Inside the Lab- with Thorsten Stafforst
By Dr. Dominique Pichard, Chief Science Officer, Rettsyndrome.org
I am thrilled to share this month’s featured research with you. We are looking forward to the potentially game-changing nature of Dr. Stafforst’s research, which is why we made a major investment in his lab this year. I know that you will enjoy getting to know more about this exciting work.
RNA editing is on a fast track to becoming a transformative treatment for Rett syndrome. Dr. Thorsten Stafforst, an international leader in RNA editing research, and Philipp Reautschnig, a post-doc in Stafforst’s lab are developing a new method to convert the mutated cells of patients with Rett syndrome into healthy ones more safely and easily than other gene modifying therapy approaches.
Back in 2012, while developing tools to modulate the activity of biological molecules, the Stafforst lab invented a way to edit specific target RNAs. Such approaches are now termed site-directed RNA editing (SDRE). SDRE has recently attracted great interest and inspired further investigation by leading gene therapy experts due to its disease-altering potential.
The value of gene modifying therapy by RNA editing
Gene modifying therapies as a whole offer great promise as potentially curative treatments for genetic disorders like Rett syndrome because they target such diseases at their root cause: genetic mutations.
The most well studied gene modifying therapies rely on an approach called gene replacement. In gene replacement therapy, a working copy of a gene of interest is added to cells, effectively replacing the mutated disease-causing copy of the gene.
However it is almost always the protein product of the gene (not the gene itself) that triggers the dysfunction associated with the disease. Gene replacement addresses this issue because a healthy copy of the gene is inserted and makes a normal RNA, which in turn is used to create a working protein.
SDRE would accomplish the goal of creating a working protein by editing the short-lived middle step RNA, such that the protein made from it functions normally. Unlike other kinds of gene modifying therapy, the changes introduced via SDRE do not come with the risks associated with permanently changing a patient’s genetic code.
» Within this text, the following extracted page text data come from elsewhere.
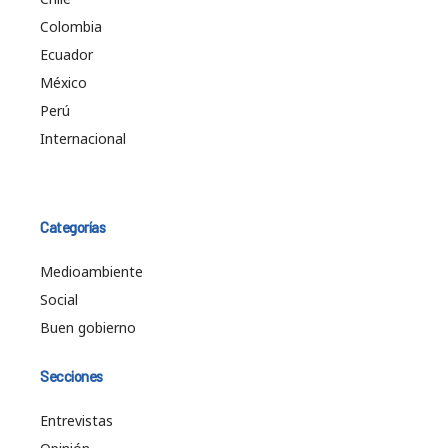
Colombia
Ecuador
México
Perú
Internacional
Categorías
Medioambiente
Social
Buen gobierno
Secciones
Entrevistas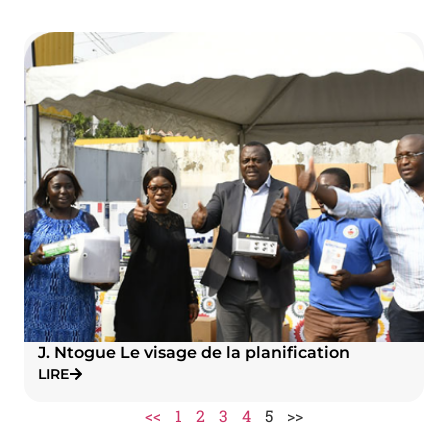
J. Ntogue Le visage de la planification
LIRE
<<
1
2
3
4
5
>>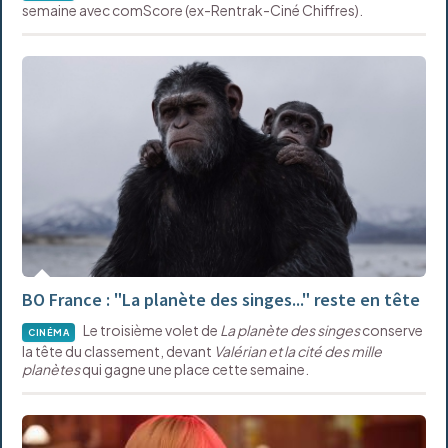
semaine avec comScore (ex-Rentrak-Ciné Chiffres).
BO France : "La planète des singes..." reste en tête
Le troisième volet de
La planète des singes
conserve
CINÉMA
la tête du classement, devant
Valérian et la cité des mille
planètes
qui gagne une place cette semaine.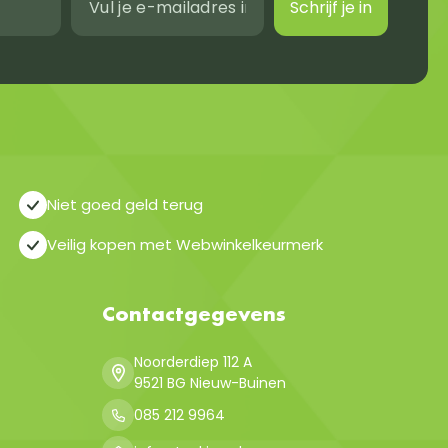
Schrijf je in
Niet goed geld terug
Veilig kopen met Webwinkelkeurmerk
Contactgegevens
Noorderdiep 112 A
9521 BG Nieuw-Buinen
085 212 9964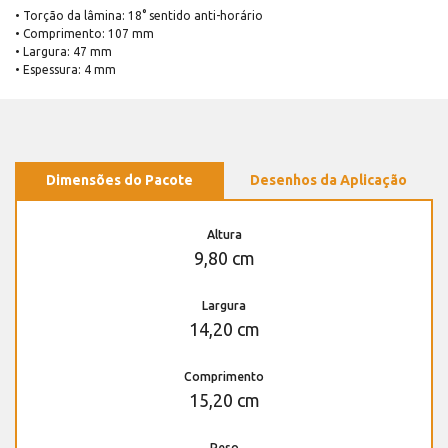
• Torção da lâmina: 18° sentido anti-horário
• Comprimento: 107 mm
• Largura: 47 mm
• Espessura: 4 mm
Dimensões do Pacote
Desenhos da Aplicação
Altura
9,80 cm
Largura
14,20 cm
Comprimento
15,20 cm
Peso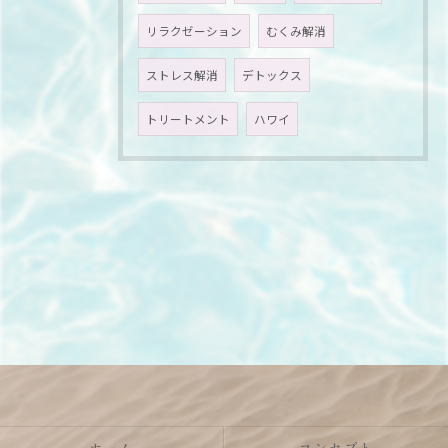
リラクゼーション
むくみ解消
ストレス解消
デトックス
トリートメント
ハワイ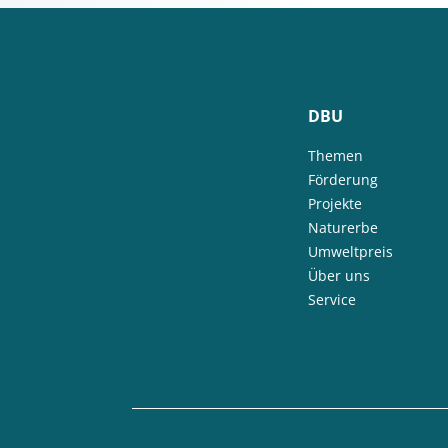
DBU
Themen
Förderung
Projekte
Naturerbe
Umweltpreis
Über uns
Service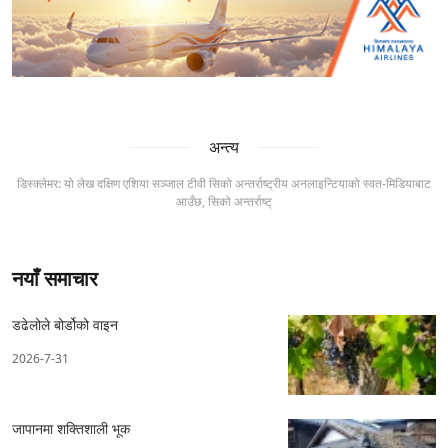
अन्त्य
डिस्क्लेमर: यो लेख दक्षिण एशिया सञ्जाल टीवी सिको अन्तर्राष्ट्रीय अनलाइन्टियाको स्वत-मिडियाबाट
आउँछ, सिको अन्तर्राष्ट्
नयाँ समाचार
डढेलोले बोर्डोको वाइन
2026-7-31
जापानमा शक्तिशाली भूक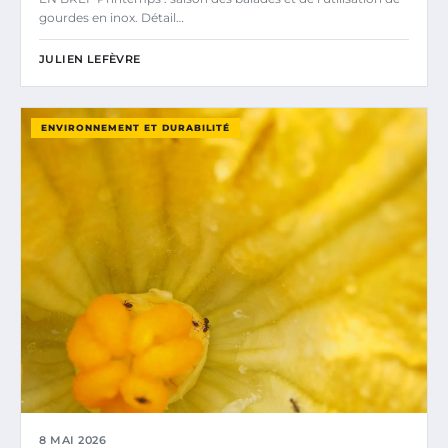
gourdes en inox. Détail…
JULIEN LEFÈVRE
ENVIRONNEMENT ET DURABILITÉ
8 MAI 2026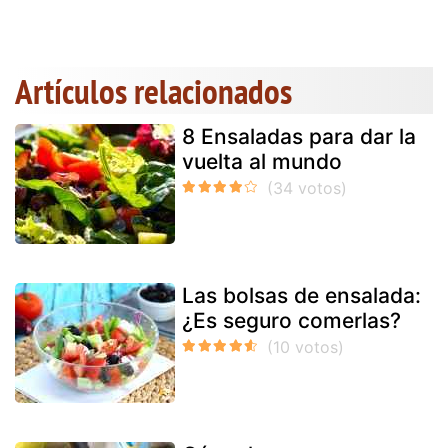
Artículos relacionados
8 Ensaladas para dar la
vuelta al mundo
Las bolsas de ensalada:
¿Es seguro comerlas?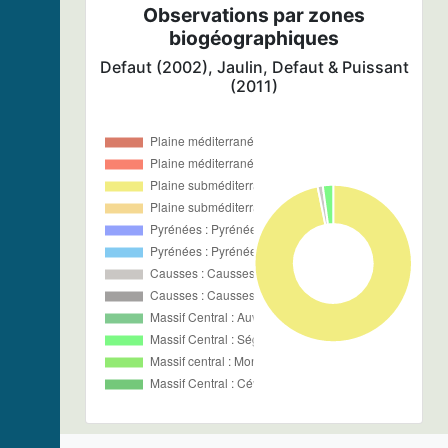
Observations par zones
biogéographiques
Defaut (2002), Jaulin, Defaut & Puissant
(2011)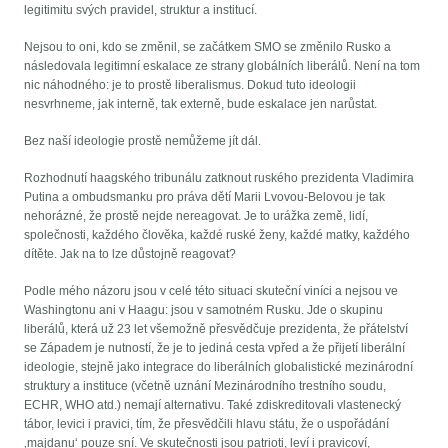
legitimitu svých pravidel, struktur a institucí.
Nejsou to oni, kdo se změnil, se začátkem SMO se změnilo Rusko a
následovala legitimní eskalace ze strany globálních liberálů. Není na tom
nic náhodného: je to prostě liberalismus. Dokud tuto ideologii
nesvrhneme, jak interně, tak externě, bude eskalace jen narůstat.
Bez naší ideologie prostě nemůžeme jít dál.
Rozhodnutí haagského tribunálu zatknout ruského prezidenta Vladimira
Putina a ombudsmanku pro práva dětí Marii Lvovou-Belovou je tak
nehorázné, že prostě nejde nereagovat. Je to urážka země, lidí,
společnosti, každého člověka, každé ruské ženy, každé matky, každého
dítěte. Jak na to lze důstojně reagovat?
Podle mého názoru jsou v celé této situaci skuteční viníci a nejsou ve
Washingtonu ani v Haagu: jsou v samotném Rusku. Jde o skupinu
liberálů, která už 23 let všemožně přesvědčuje prezidenta, že přátelství
se Západem je nutností, že je to jediná cesta vpřed a že přijetí liberální
ideologie, stejně jako integrace do liberálních globalistické mezinárodní
struktury a instituce (včetně uznání Mezinárodního trestního soudu,
ECHR, WHO atd.) nemají alternativu. Také zdiskreditovali vlastenecký
tábor, levici i pravici, tím, že přesvědčili hlavu státu, že o uspořádání
‚majdanu‘ pouze sní. Ve skutečnosti jsou patrioti, leví i pravicoví,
The Stafforst lab’s SDRE approach is exciting and unique because it leverages capabilities that the cells already have. This approach only requires the introduction of a guide RNA that directs the cell’s editing machinery (ADARs) to the RNA that needs to be edited or corrected.
“The pro side [of this approach] is mainly that you can harness [the machinery cells already have],” Stafforst explains, “and the idea is to change the [target RNA already inside cells] rather than express something new via gene replacement, which can cause problems and difficulties…We hope that it is technically simpler and [more effective].”
Rettsyndrome.org funding advances therapy development
The Stafforst lab’s SDRE approach has already proven effective in cell culture. The lab’s current research will determine if their RNA editing approach works safely in a mouse model of Rett syndrome.
Such research is essential if this approach is to have a chance of ever making it to the clinic. However, this work would not be possible without support from Rettsyndrome.org.
The Rettsyndrome.org grant awarded to the Stafforst lab gives the project resources to pursue a wider range of options for implementing their SDRE in Rett syndrome animals, thereby giving this new method of gene modifying therapy its best chance for success.
“The hope is that at the end of the project we will know if we have a promising starting point to go deeper into this and to really develop this [method] for Rett syndrome,” Stafforst said.
If it works, the Stafforst lab’s next step is to test if their SDRE method effectively treats disease symptoms.
Stafforst and Reautschnig both wish to see their approach advance to the clinic.
“It would be [incredible] to be able to cure this horrible disease,” Reautschnig says.